Fitch cuts India’s growth forecast to 8.5% on high oil prices, inflation

Rating agency Fitch on Tuesday , March 22, slashed India’s growth forecast for the next fiscal to 8.5% from 10.3%, citing soaring energy prices and rising inflation on account of the Russia-Ukraine war. It has revised upwards the GDP growth forecast for the current fiscal by 0.6 percentage points to 8.7%. “However, we have lowered our growth forecast for FY 2022-2023 to 8.5% (-1.8 pp) on sharply higher energy prices,” Fitch said. For 2023-24, it is estimated at 7%. In its Global Economic Outlook-March 2022, Fitch said the post-Covid pandemic recovery is being hit by a potentially huge global supply shock that will reduce growth and push up inflation.

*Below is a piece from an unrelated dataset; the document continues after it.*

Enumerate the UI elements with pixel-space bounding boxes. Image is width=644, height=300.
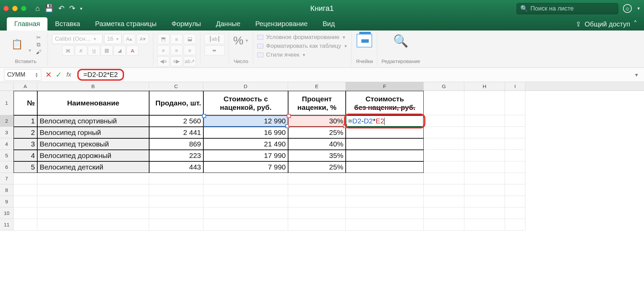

“The war in Ukraine and economic sanctions on Russia has put global energy supplies at risk. Sanctions seem unlikely to be rescinded any time soon,” the agency said.

Last week, another global rating agency Moody’s had slashed India’s growth estimate for the 2022 calendar year to 9.1% from 9.5% earlier, saying high fuel and fertiliser import bill could limit capital expenditure.

Russia supplies around 10% of the world’s energy, including 17% of its natural gas and 12% of oil.